Ladies Behind the Lens

(The following is an article, written by Brett Carnell and Helena Zinkham of the Prints and Photographs Division, for the November/December 2016 Library of Congress Magazine.)

“If one is the possessor of health and strength, a good news instinct … a fair photographic outfit, and the ability to hustle, which is the most necessary qualification, one can be a news photographer.”

 Jessie T. Beals, West Park, New York, 1908.

Jessie T. Beals, West Park, New York, 1908.

So said Jessie Tarbox Beals in a 1904 interview with a St. Louis newspaper. Beals was known as America’s first female news photographer because The Buffalo Inquirer and The Courier hired her as a staff photographer in 1902. For most of her career, Beals worked as a freelance news photographer.

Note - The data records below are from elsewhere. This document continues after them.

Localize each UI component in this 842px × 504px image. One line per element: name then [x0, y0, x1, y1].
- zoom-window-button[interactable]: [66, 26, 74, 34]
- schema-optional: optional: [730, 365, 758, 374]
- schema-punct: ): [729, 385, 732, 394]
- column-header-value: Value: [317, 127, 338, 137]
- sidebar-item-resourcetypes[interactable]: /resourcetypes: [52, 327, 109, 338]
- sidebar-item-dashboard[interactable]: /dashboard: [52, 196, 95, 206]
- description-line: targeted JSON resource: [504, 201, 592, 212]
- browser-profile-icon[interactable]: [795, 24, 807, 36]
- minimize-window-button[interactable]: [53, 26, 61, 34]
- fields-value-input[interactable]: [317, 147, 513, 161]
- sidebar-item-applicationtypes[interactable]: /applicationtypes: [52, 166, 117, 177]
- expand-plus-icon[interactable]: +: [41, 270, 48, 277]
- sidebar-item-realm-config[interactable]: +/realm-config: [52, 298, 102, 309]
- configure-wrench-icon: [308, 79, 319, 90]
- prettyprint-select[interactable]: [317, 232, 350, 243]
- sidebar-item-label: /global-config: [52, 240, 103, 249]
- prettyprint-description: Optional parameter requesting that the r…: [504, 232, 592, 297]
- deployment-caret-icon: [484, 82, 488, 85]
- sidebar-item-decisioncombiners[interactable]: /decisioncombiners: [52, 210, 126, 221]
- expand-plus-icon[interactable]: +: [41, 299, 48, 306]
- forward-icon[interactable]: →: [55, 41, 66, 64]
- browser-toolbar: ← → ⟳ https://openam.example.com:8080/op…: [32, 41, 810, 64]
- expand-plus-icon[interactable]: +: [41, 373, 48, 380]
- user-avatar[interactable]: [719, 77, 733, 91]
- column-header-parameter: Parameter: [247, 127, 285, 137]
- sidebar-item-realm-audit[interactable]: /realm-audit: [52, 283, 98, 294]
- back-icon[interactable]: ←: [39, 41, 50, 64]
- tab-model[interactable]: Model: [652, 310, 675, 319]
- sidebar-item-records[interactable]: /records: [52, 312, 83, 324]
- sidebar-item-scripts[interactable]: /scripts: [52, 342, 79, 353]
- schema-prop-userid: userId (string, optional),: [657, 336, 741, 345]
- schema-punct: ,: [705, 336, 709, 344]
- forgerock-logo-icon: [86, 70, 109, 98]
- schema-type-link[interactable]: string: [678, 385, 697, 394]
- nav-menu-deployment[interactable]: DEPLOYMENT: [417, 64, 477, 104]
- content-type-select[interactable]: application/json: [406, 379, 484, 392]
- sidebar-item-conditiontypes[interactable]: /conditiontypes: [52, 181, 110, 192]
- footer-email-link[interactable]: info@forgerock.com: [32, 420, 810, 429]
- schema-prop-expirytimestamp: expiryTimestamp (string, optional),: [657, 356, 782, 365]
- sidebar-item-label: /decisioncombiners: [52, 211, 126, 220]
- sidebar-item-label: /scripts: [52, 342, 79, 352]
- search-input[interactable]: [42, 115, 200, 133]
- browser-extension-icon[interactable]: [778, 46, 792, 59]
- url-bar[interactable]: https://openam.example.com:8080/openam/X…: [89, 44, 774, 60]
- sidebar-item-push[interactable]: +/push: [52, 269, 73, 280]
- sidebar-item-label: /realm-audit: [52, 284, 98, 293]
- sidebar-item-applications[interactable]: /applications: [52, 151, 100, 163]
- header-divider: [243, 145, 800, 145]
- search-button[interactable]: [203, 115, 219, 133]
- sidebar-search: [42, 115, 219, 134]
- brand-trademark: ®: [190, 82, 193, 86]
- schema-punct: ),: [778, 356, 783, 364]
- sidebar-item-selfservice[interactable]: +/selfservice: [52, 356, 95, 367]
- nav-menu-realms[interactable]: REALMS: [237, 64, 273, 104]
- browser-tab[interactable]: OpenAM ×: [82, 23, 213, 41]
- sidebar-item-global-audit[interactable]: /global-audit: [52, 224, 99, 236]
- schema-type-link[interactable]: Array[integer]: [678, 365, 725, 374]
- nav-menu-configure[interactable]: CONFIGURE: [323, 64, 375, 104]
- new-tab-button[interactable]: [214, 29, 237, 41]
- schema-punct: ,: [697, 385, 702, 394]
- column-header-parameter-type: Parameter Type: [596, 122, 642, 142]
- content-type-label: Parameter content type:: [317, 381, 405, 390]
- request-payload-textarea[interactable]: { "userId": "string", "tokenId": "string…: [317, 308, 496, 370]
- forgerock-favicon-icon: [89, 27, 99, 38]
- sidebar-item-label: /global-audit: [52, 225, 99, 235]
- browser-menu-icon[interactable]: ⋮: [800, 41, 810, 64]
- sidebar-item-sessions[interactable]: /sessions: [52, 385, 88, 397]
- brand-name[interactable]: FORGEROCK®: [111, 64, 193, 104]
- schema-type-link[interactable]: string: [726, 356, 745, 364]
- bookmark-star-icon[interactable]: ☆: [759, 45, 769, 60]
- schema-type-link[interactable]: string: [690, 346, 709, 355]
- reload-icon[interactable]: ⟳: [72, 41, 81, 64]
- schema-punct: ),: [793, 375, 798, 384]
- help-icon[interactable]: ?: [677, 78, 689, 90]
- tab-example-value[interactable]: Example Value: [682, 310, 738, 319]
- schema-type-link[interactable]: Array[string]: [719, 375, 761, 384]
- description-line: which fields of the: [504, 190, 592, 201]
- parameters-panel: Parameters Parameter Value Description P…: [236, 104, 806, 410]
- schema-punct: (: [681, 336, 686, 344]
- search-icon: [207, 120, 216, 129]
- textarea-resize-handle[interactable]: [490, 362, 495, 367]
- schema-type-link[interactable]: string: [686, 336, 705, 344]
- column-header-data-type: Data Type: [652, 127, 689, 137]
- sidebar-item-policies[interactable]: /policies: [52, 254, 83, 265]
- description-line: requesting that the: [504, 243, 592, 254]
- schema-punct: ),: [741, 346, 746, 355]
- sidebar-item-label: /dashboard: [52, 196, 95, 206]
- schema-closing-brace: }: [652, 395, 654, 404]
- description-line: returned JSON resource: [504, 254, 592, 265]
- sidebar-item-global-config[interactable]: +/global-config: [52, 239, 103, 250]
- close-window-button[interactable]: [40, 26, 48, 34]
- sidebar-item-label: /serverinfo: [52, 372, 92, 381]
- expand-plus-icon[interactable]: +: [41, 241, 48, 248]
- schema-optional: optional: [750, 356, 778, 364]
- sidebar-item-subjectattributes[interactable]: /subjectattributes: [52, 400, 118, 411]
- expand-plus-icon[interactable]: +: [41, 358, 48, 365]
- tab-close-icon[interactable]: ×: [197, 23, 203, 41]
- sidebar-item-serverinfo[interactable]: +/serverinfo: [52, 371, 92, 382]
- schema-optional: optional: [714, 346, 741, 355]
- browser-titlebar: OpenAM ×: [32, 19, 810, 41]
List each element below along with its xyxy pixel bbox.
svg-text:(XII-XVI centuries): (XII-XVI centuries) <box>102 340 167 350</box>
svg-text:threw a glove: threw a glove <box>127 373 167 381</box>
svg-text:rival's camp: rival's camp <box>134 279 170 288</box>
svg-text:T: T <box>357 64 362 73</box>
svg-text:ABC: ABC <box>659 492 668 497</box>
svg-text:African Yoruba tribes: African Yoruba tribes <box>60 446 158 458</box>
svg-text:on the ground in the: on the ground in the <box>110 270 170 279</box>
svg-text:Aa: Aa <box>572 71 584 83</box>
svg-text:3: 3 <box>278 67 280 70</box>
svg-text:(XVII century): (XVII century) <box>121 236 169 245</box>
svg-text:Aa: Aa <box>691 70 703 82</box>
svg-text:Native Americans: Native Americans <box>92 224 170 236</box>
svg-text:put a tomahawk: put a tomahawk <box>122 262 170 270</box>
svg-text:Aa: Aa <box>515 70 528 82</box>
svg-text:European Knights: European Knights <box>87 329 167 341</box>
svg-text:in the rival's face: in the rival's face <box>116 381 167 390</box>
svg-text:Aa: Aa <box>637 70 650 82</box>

News photography is a great strength of the Library’s collections, but work by women photojournalists can be hard to find among these millions of pictures. A new Library web presentation, “Women Photojournalists,” sheds light on these talented individuals through a series of 28 biographies written by Beverly Brannan, photography curator in the Library’s Prints and Photographs Division.

For almost 100 years, newspapers and magazines relied primarily on male photographers because photojournalism was seen as physically demanding work considered too rough for women. As a result, many of the women who succeeded in this field had remarkable life stories as well as skill with the camera. Brannan explores their contributions to the field of photojournalism, tracing their work behind the camera from the advent of photojournalism in the late 19th century up to today. The biographies provide insight into the challenges faced by women photographers as well as their achievements in American photojournalism.

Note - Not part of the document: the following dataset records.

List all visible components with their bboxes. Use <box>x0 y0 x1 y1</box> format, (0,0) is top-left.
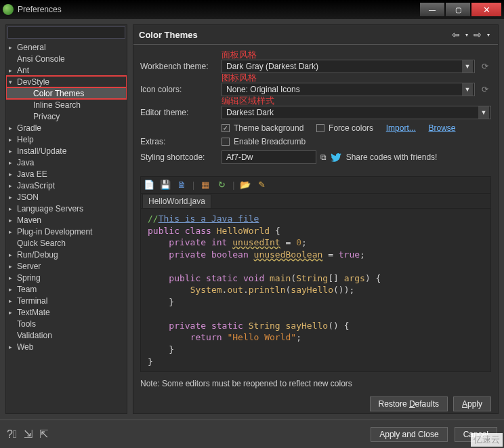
maximize-button[interactable]: ▢ <box>446 3 470 16</box>
wand-icon[interactable]: ✎ <box>256 180 267 190</box>
note-text: Note: Some editors must be reopened to r… <box>133 375 498 392</box>
icons-label: Icon colors: <box>140 85 222 94</box>
export-icon[interactable]: ⇱ <box>39 428 48 441</box>
tree-item[interactable]: ▸Plug-in Development <box>6 226 127 237</box>
tree-item[interactable]: Color Themes <box>6 87 127 99</box>
back-menu[interactable]: ▾ <box>463 32 471 38</box>
copy-icon[interactable]: ⧉ <box>320 152 327 162</box>
theme-bg-label: Theme background <box>234 123 303 133</box>
tree-item[interactable]: ▸Language Servers <box>6 203 127 214</box>
twitter-icon[interactable] <box>331 153 341 162</box>
tree-item[interactable]: ▸JSON <box>6 191 127 203</box>
box-icon[interactable]: ▦ <box>200 180 211 190</box>
main-header: Color Themes ⇦ ▾ ⇨ ▾ <box>133 25 498 45</box>
folder-icon[interactable]: 📂 <box>240 180 251 190</box>
tree-item[interactable]: Inline Search <box>6 99 127 110</box>
preferences-tree: ▸GeneralAnsi Console▸Ant▾DevStyleColor T… <box>6 40 127 413</box>
tree-item[interactable]: ▸Spring <box>6 272 127 283</box>
tree-item[interactable]: ▸Team <box>6 283 127 295</box>
window-title: Preferences <box>18 5 419 14</box>
help-icon[interactable]: ?⃝ <box>7 428 17 441</box>
apply-close-button[interactable]: Apply and Close <box>371 427 447 442</box>
app-icon <box>3 4 14 15</box>
editor-tab[interactable]: HelloWorld.java <box>142 194 211 208</box>
apply-button[interactable]: Apply <box>453 396 491 411</box>
share-text: Share codes with friends! <box>346 152 438 162</box>
breadcrumb-label: Enable Breadcrumb <box>234 137 306 146</box>
shortcode-input[interactable]: Af7-Dw <box>222 150 316 164</box>
workbench-label: Workbench theme: <box>140 62 222 71</box>
chevron-down-icon: ▼ <box>462 60 473 73</box>
restore-defaults-button[interactable]: Restore Defaults <box>370 396 448 411</box>
tree-item[interactable]: ▸Java EE <box>6 168 127 180</box>
tree-item[interactable]: ▸Web <box>6 341 127 352</box>
tree-item[interactable]: ▸Maven <box>6 214 127 226</box>
tree-item[interactable]: Ansi Console <box>6 53 127 64</box>
tree-item[interactable]: ▸Terminal <box>6 295 127 306</box>
tree-item[interactable]: Quick Search <box>6 237 127 249</box>
tree-item[interactable]: ▸Help <box>6 134 127 145</box>
tree-item[interactable]: ▸Ant <box>6 64 127 76</box>
main-panel: Color Themes ⇦ ▾ ⇨ ▾ 面板风格 Workbench them… <box>133 24 499 414</box>
page-title: Color Themes <box>139 30 449 40</box>
refresh-icon[interactable]: ⟳ <box>479 62 491 71</box>
tree-item[interactable]: ▸Java <box>6 157 127 168</box>
import-icon[interactable]: ⇲ <box>24 428 33 441</box>
theme-bg-checkbox[interactable] <box>222 124 230 132</box>
preferences-window: Preferences — ▢ ✕ ▸GeneralAnsi Console▸A… <box>0 0 504 448</box>
import-link[interactable]: Import... <box>386 123 416 133</box>
tree-item[interactable]: Validation <box>6 329 127 341</box>
editor-toolbar: 📄 💾 🗎 | ▦ ↻ | 📂 ✎ <box>141 177 490 194</box>
watermark: 亿速云 <box>471 433 503 447</box>
forward-button[interactable]: ⇨ <box>471 29 484 40</box>
save-icon[interactable]: 💾 <box>160 180 171 190</box>
shortcode-label: Styling shortcode: <box>140 152 222 162</box>
tree-item[interactable]: ▸Gradle <box>6 122 127 134</box>
chevron-down-icon: ▼ <box>478 106 489 119</box>
chevron-down-icon: ▼ <box>462 83 473 96</box>
footer: ?⃝ ⇲ ⇱ Apply and Close Cancel <box>0 420 504 448</box>
minimize-button[interactable]: — <box>420 3 444 16</box>
editor-preview: 📄 💾 🗎 | ▦ ↻ | 📂 ✎ HelloWorld.java //This… <box>140 176 491 372</box>
workbench-select[interactable]: Dark Gray (Darkest Dark)▼ <box>222 60 475 73</box>
refresh-icon[interactable]: ↻ <box>216 180 227 190</box>
extras-label: Extras: <box>140 137 222 146</box>
browse-link[interactable]: Browse <box>428 123 455 133</box>
tree-item[interactable]: ▸Install/Update <box>6 145 127 157</box>
code-area: //This is a Java file public class Hello… <box>141 208 490 371</box>
force-colors-label: Force colors <box>329 123 373 133</box>
refresh-icon[interactable]: ⟳ <box>479 85 491 94</box>
tree-item[interactable]: Tools <box>6 318 127 329</box>
saveall-icon[interactable]: 🗎 <box>176 180 187 190</box>
close-button[interactable]: ✕ <box>471 3 501 16</box>
breadcrumb-checkbox[interactable] <box>222 138 230 146</box>
tree-item[interactable]: ▸Run/Debug <box>6 249 127 260</box>
titlebar: Preferences — ▢ ✕ <box>0 0 504 19</box>
tree-item[interactable]: ▾DevStyle <box>6 76 127 87</box>
sidebar: ▸GeneralAnsi Console▸Ant▾DevStyleColor T… <box>5 24 127 414</box>
tree-item[interactable]: ▸TextMate <box>6 306 127 318</box>
new-icon[interactable]: 📄 <box>144 180 154 190</box>
form: 面板风格 Workbench theme: Dark Gray (Darkest… <box>133 45 498 174</box>
tree-item[interactable]: Privacy <box>6 110 127 122</box>
forward-menu[interactable]: ▾ <box>484 32 492 38</box>
tree-item[interactable]: ▸JavaScript <box>6 180 127 191</box>
tree-item[interactable]: ▸General <box>6 41 127 53</box>
filter-input[interactable] <box>7 26 125 39</box>
back-button[interactable]: ⇦ <box>449 29 463 40</box>
editor-label: Editor theme: <box>140 108 222 117</box>
editor-select[interactable]: Darkest Dark▼ <box>222 106 491 119</box>
force-colors-checkbox[interactable] <box>316 124 324 132</box>
tree-item[interactable]: ▸Server <box>6 260 127 272</box>
icons-select[interactable]: None: Original Icons▼ <box>222 83 475 96</box>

Women photojournalists had at least two things in common—they were willing to push hard to succeed and they wanted to tell stories through pictures. Beyond that, the women’s backgrounds are as diverse as the subjects they documented. Many needed to earn a living, but quite a few were financially independent. Many had a college education or formal training in art, but others came to photography through family interests. Several gravitated to war zones or social justice issues, while others focused on local events and daily life.

The new site builds on “Women Come to the Front,” a 1995 Library exhibition that featured eight women photojournalists who covered war: Therese Bonney, Toni Frissell, Marvin Breckinridge Patterson, Clare Boothe Luce, Janet Flannery, Esther Bubley, Dorothea Lange and May Craig.

Frances Benjamin Johnston shows children her Kodak camera, circa 1900.

Frances Benjamin Johnston shows children her Kodak camera, circa 1900.

“While preparing an overview of the Prints and Photographs Division’s collections, I realized that women had played a more prominent communications role during the Second World War than seemed to be appreciated by those studying the era,” said Brannan, who curated the exhibition.

In the new web presentation, Brannan includes gifted women from every generation of photography, including some like Frances Benjamin Johnston and Toni Frissell, whose papers are housed in the Library of Congress.

Johnston’s family’s social position in Washington, D.C., gave her access to the presidential administrations of Benjamin Harrison, Grover Cleveland, William McKinley and Theodore Roosevelt and other notables, which helped launch her career as a portrait photographer and photojournalist with the Bain News Service. Her interest in social justice is reflected in her images of such vocational institutions as Hampton Institute in Virginia and the Carlisle Indian School in Pennsylvania. In the 1910s and 1920s, her photographs of estates and gardens around the country illustrated her lecture series titled “Our American Gardens.”

Toni Frissell in Red Cross Uniform, 1942.

Toni Frissell in Red Cross Uniform, 1942.

Frissell is best known for her high-fashion photography for Vogue and Harper’s Bazaar. But during World War II, she used her connections with society matrons to aggressively pursue wartime assignments at home and abroad.

“I became so frustrated with fashions that I wanted to prove to myself that I could do a real reporting job,” Frissell said.

Charlotte Brooks was only one of a handful of women hired as a full-time staff photographer at Look magazine, where she mostly covered home and family life in post-war America. Her work is well-represented in the Look Magazine Photograph Collection in the Library of Congress, having worked for the magazine for 20 years, until the publication ceased in 1971.

The website includes such contemporary photojournalists as Brenda Ann Kenneally, Susan Meiselas and Marilyn Nance, whose careers began in the final decades of the 20th century. Their focus is on people—like those affected by Hurricane Katrina, those forced from their homes in Northern Iraq and working-class people in African-American communities.

“Photography should not be about the photographer,” said Meiselas when she spoke at the Library of Congress.

Yet the images produced by these women reflect their indomitable spirit and worldview.